━━━ Task input ━━━

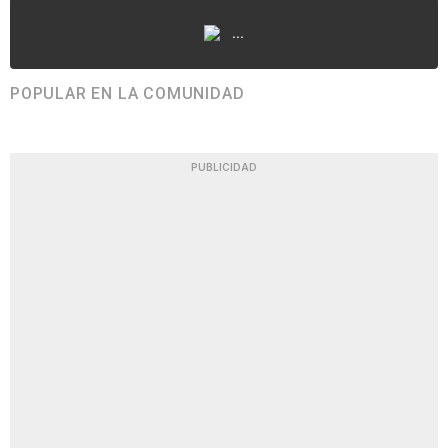
...
POPULAR EN LA COMUNIDAD
PUBLICIDAD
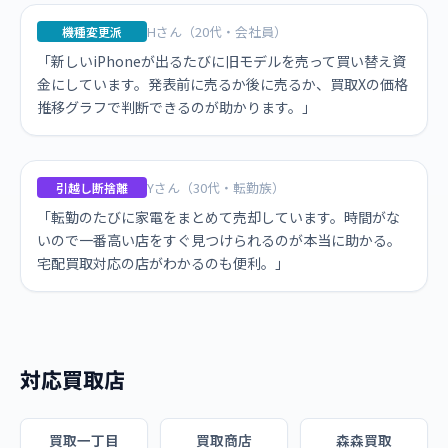
Hさん（20代・会社員）
機種変更派
「新しいiPhoneが出るたびに旧モデルを売って買い替え資
金にしています。発表前に売るか後に売るか、買取Xの価格
推移グラフで判断できるのが助かります。」
Yさん（30代・転勤族）
引越し断捨離
「転勤のたびに家電をまとめて売却しています。時間がな
いので一番高い店をすぐ見つけられるのが本当に助かる。
宅配買取対応の店がわかるのも便利。」
対応買取店
買取一丁目
買取商店
森森買取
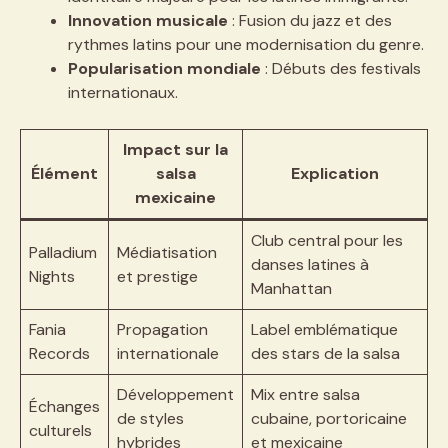
Innovation musicale
: Fusion du jazz et des
rythmes latins pour une modernisation du genre.
Popularisation mondiale
: Débuts des festivals
internationaux.
Impact sur la
Élément
salsa
Explication
mexicaine
Club central pour les
Palladium
Médiatisation
danses latines à
Nights
et prestige
Manhattan
Fania
Propagation
Label emblématique
Records
internationale
des stars de la salsa
Développement
Mix entre salsa
Échanges
de styles
cubaine, portoricaine
culturels
hybrides
et mexicaine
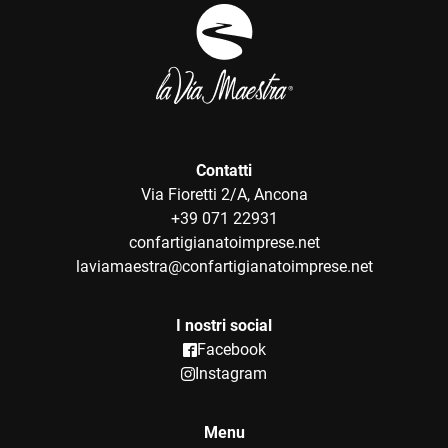
Contatti
Via Fioretti 2/A, Ancona
+39 071 22931
confartigianatoimprese.net
laviamaestra@confartigianatoimprese.net
I nostri social
Facebook
Instagram
Menu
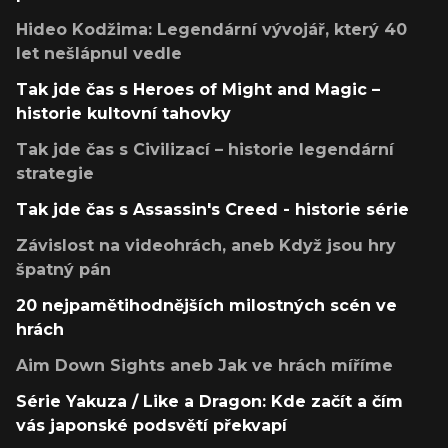
Hideo Kodžima: Legendární vývojář, který 40
let nešlápnul vedle
Tak jde čas s Heroes of Might and Magic –
historie kultovní tahovky
Tak jde čas s Civilizací – historie legendární
strategie
Tak jde čas s Assassin's Creed - historie série
Závislost na videohrách, aneb Když jsou hry
špatný pán
20 nejpamětihodnějších milostných scén ve
hrách
Aim Down Sights aneb Jak ve hrách míříme
Série Yakuza / Like a Dragon: Kde začít a čím
vás japonské podsvětí překvapí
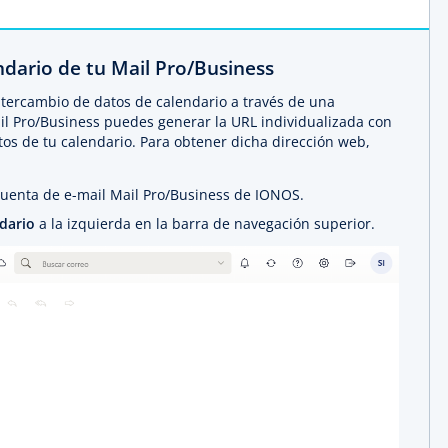
ndario de tu Mail Pro/Business
ntercambio de datos de calendario a través de una
l Pro/Business puedes generar la URL individualizada con
tos de tu calendario. Para obtener dicha dirección web,
uenta de e-mail Mail Pro/Business de IONOS.
ndario
a la izquierda en la barra de navegación superior.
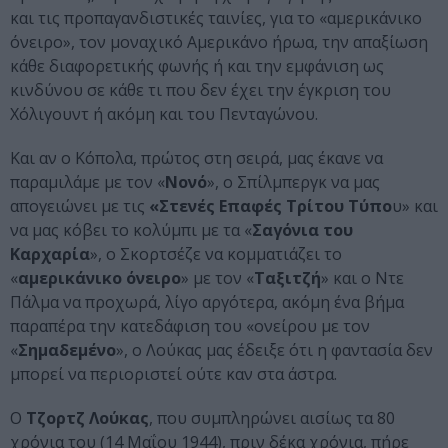
και τις προπαγανδιστικές ταινίες, για το «αμερικάνικο
όνειρο», τον μοναχικό Αμερικάνο ήρωα, την απαξίωση
κάθε διαφορετικής φωνής ή και την εμφάνιση ως
κινδύνου σε κάθε τι που δεν έχει την έγκριση του
Χόλιγουντ ή ακόμη και του Πενταγώνου.
Και αν ο Κόπολα, πρώτος στη σειρά, μας έκανε να
παραμιλάμε με τον «
Νονό
», ο Σπίλμπεργκ να μας
απογειώνει με τις
«Στενές Επαφές Τρίτου Τύπο
υ» και
να μας κόβει το κολύμπι με τα «
Σαγόνια του
Καρχαρία
», ο Σκορτσέζε να κομματιάζει το
«
αμερικάνικο όνειρο
» με τον «
Ταξιτζή
» και ο Ντε
Πάλμα να προχωρά, λίγο αργότερα, ακόμη ένα βήμα
παραπέρα την κατεδάφιση του «ονείρου με τον
«
Σημαδεμένο
», ο Λούκας μας έδειξε ότι η φαντασία δεν
μπορεί να περιοριστεί ούτε καν στα άστρα.
Ο
Τζορτζ Λούκας
, που συμπληρώνει αισίως τα 80
χρόνια του (14 Μαΐου 1944), πριν δέκα χρόνια, πήρε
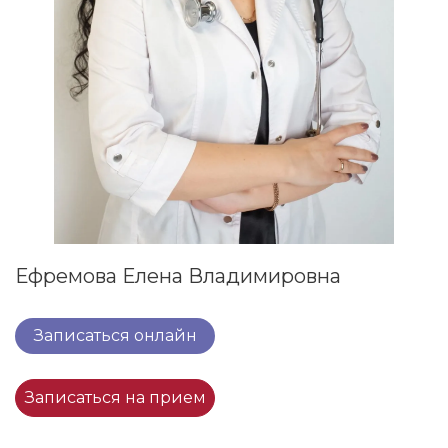
Ефремова Елена Владимировна
Записаться онлайн
Записаться на прием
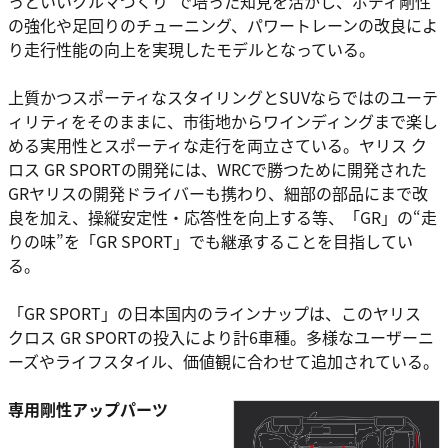
っといいクルマづくり”で培った知見を活かし、ボディ剛性
の強化や足回りのチューニング、パワートレーンの改良によ
り走行性能の向上を実現したモデルとなっている。
上質かつスポーティなスタイリングとSUVならではのユーテ
ィリティをそのままに、市街地からワインディングまで楽し
める実用性とスポーティな走行を両立さている。ヤリス ク
ロス GR SPORTの開発には、WRCで勝つために開発された
GRヤリスの開発ドライバーも携わり、細部の部品にまで改
良を加え、操縦安定性・応答性を向上する等、「GR」の“走
りの味”を「GR SPORT」でも継承することを目指してい
る。
「GR SPORT」の日本国内のラインナップは、このヤリス
クロス GR SPORTの投入により計6車種。多様なユーザーニ
ーズやライフスタイル、価値観に合わせて追加されている。
専用剛性アップパーツ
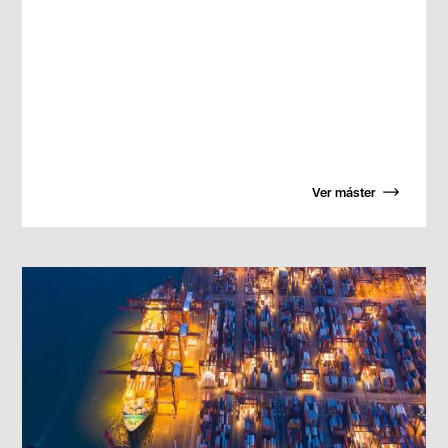
Ver máster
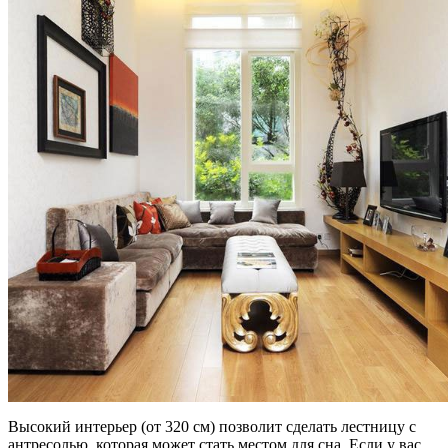
Высокий интерьер (от 320 см) позволит сделать лестницу с
антресолью, которая может стать местом для сна. Если у вас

━━━

__What the task requires__.
Would you output only the span of the records above that opens with the line containing "Propagation" and closes with the line containing "historie kultovní tahovky", ends included and pictures dropped?

__Exercise result__.
Propagation
Label emblématique
Records
internationale
des stars de la salsa
Développement
Mix entre salsa
Échanges
de styles
cubaine, portoricaine
culturels
hybrides
et mexicaine
Contatti
Via Fioretti 2/A, Ancona
+39 071 22931
confartigianatoimprese.net
laviamaestra@confartigianatoimprese.net
I nostri social
Facebook
Instagram
Menu
Hideo Kodžima: Legendární vývojář, který 40
let nešlápnul vedle
Tak jde čas s Heroes of Might and Magic –
historie kultovní tahovky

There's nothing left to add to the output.